“Tomorrowland” is Brad Bird’s Jeremiad against the dystopia that is modern culture, with its yen for zombie apocalypses, environmental catastrophes and the 24 hours of fear telecast by cable news.
It’s a movie for the “dreamers,” the ones like its teenage heroine Casey (Britt Robertson). She’s the only kid in class who asks the obvious, when confronted with lectures on nuclear proliferation, the unstable politics of much of the world and global climate change.
“Can we fix it?”
So it’s not just the ponderous theme park attraction in search of a movie that this Vision of the Future sometimes seems to be. Or the dystopian critique of dystopian pop culture — thank you, fanboys — it actually is.
DIRECTED BY: Brad Bird
STARRING: George Clooney, Britt Robertson, Hugh Laurie.
RATED: PG GRADE: C+
RUNNING TIME: 130 minutes
“Tomorrowland” is a sci-fi mini epic told in flashback by a girl genius, Casey, who spends her teens sabotaging a NASA launchpad dismantling project that her dad (country singer Tim McGraw) is overseeing, and the one-time boy genius, Frank (George Clooney) she has come to for answers.
Casey has been chosen, as boy-inventor Frank was once chosen at the 1964 New York World’s Fair. A British pixie, Athena (Raffey Cassidy, quite good) gave each of them a special “T” medallion.
It’s a badge that magically connects her to this alternate reality where science and reason, optimism and imagination have been given free rein.
It’s all jet packs and hover-rails and skyscrapers straight out of Walt Disney’s notion of what the future would be like.
But somebody is trying to keep Casey from getting there, and that’s how she’s thrown in with Frank. They have to team up to save the future.
Clooney makes a properly grumpy guide to this world that Frank once knew, was banished from but whom Casey convinces is worth a return trip.
“The future is scary,” Frank warns. And it is, with killer robots, fights to the death (vaporization) and the odd spot of blood.
Evil Governor Nix of Tomorrowland (Hugh Laurie, never duller) wears silly Oz jodhpurs and tries to rationalize why the real world is not ready for Tomorrow, and that the self-fulfulling prophecies of our TV news of Doom is a good thing.

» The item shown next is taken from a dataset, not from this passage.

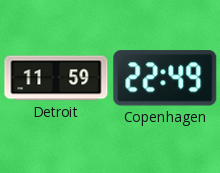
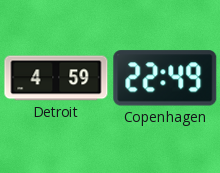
Detroit: 11:59 -> 4:59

It’s all about how “imagination is more important than knowledge” and not giving up, making “Tomorrowland” the sort of movie Walt might greenlight, when Disney thaws him out.
Young Robertson gets across a nice sense of wonder in early scenes, with the spectacle of tomorrow laid before her. But her character takes Frank’s pleas too much to heart and the wonder is gone.
“Can’t you just be amazed and move on?”
Bird cooks up lots of eye candy, but the dazzle wears off, and nobody really connects emotionally.
Disney keeps shoving “dreamer” as a challenge into some of its chancier films, as if daring us not to endorse their vision. But our not hugging the boring bits of this — and there are a few — is not because we lack imagination. That’s on you, for stealing from “Men in Black.”
As much as one appreciates the idea of optimism, looking for solutions instead of bemoaning the doom-laden futility of it all, “Tomorrowland” falls short. The future isn’t what it used to be, but maybe it will, when Walt comes back.